Exercise data:
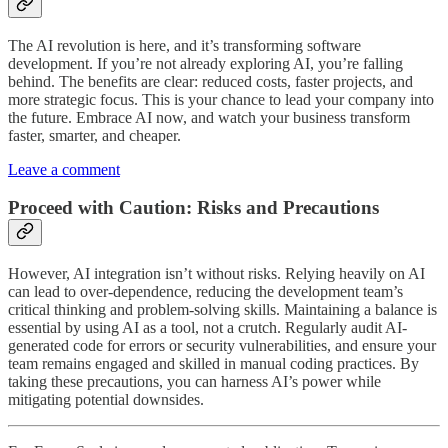
The AI revolution is here, and it’s transforming software
development. If you’re not already exploring AI, you’re falling
behind. The benefits are clear: reduced costs, faster projects, and
more strategic focus. This is your chance to lead your company into
the future. Embrace AI now, and watch your business transform
faster, smarter, and cheaper.
Leave a comment
Proceed with Caution: Risks and Precautions
However, AI integration isn’t without risks. Relying heavily on AI
can lead to over-dependence, reducing the development team’s
critical thinking and problem-solving skills. Maintaining a balance is
essential by using AI as a tool, not a crutch. Regularly audit AI-
generated code for errors or security vulnerabilities, and ensure your
team remains engaged and skilled in manual coding practices. By
taking these precautions, you can harness AI’s power while
mitigating potential downsides.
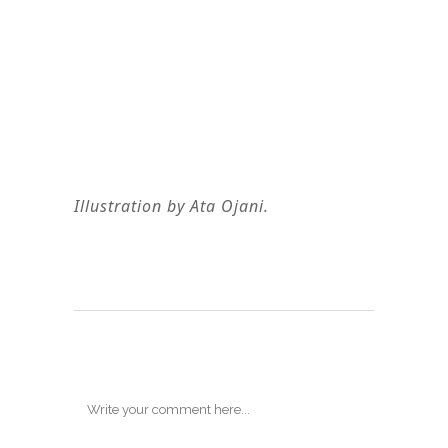
Illustration by Ata Ojani.
Post A Comment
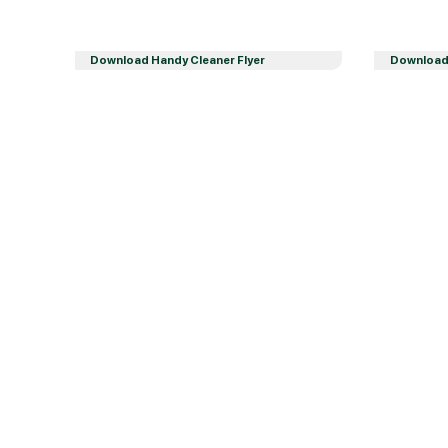
Download Handy Cleaner Flyer
Download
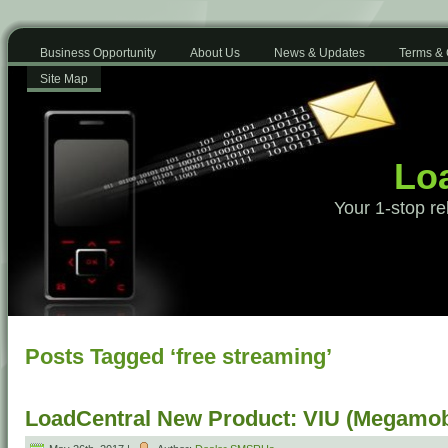
Business Opportunity
About Us
News & Updates
Terms & 
Site Map
Loa
Your 1-stop re
Posts Tagged ‘free streaming’
LoadCentral New Product: VIU (Megamob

What you should do:
Please return each line of the data above in which the word "faster" occurs.

Exercise solution:
behind. The benefits are clear: reduced costs, faster projects, and
faster, smarter, and cheaper.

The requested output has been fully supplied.